What does this mean for legitimacy? For the state, legitimacy is derived from certification from institutionalised training and standardised practices. So LHT is outside the strict legitimacy boundary for the state. But healers respond to the demands of legal-rational authority legitimacy from various angles. Our research suggests that the stronger a health tradition’s legitimacy, the greater the confidence in practice. In this scenario, some healers don’t seem to see the necessity for legal-rational authority. Others see its potential role in complementing the existing practice which has traditional legitimacy. As a Chennai healer put it: ªIf registration was there I could have practised it on a bigger scale. You can’t drive a vehicle without a licence,” he says. Yet another healer didn’t seem to care about registration; he attributed his legitimacy to the success of his treatment evidenced by patients’ referral.

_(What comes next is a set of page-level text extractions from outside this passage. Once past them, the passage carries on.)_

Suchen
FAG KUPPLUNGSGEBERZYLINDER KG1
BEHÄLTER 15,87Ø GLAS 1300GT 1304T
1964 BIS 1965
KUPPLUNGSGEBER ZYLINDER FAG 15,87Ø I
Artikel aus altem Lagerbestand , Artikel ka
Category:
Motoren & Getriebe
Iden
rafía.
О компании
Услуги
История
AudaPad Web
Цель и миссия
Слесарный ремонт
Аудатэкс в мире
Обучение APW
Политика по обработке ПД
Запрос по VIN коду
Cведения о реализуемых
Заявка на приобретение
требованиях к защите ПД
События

For the traditional healers in Tamil Nadu, Kerala and Karnataka, legitimacy has come from myriad sources: the authenticity of the knowledge system they possess, allegiance to a larger organisation (like Tamil Nadu Paramparika Siddha Vaidya Sangam), and favourable results of treatment, which got them a loyal following. So most of the traditional healers have traditional legitimacy where the authority is legitimated by the sanctity of the tradition. However, the compulsory state professionalisation of medicine has pushed LHTs on the margins. Those belonging to this marginal space practise esoterically. There is an urgent need to formalise LHTS within the health system. LHTS are locally relevant and appropriate in a resource-strained system providing remedies within the vicinity just as seen in Tony’s case. The conversion of these details into a policy prescription is challenging because of the fluid nature of the traditions. The current slogan of policy documents on revitalisation of LHTS need to take these traditions’ vibrant nature into account and not literal impositions of standards and practices alien to such traditions.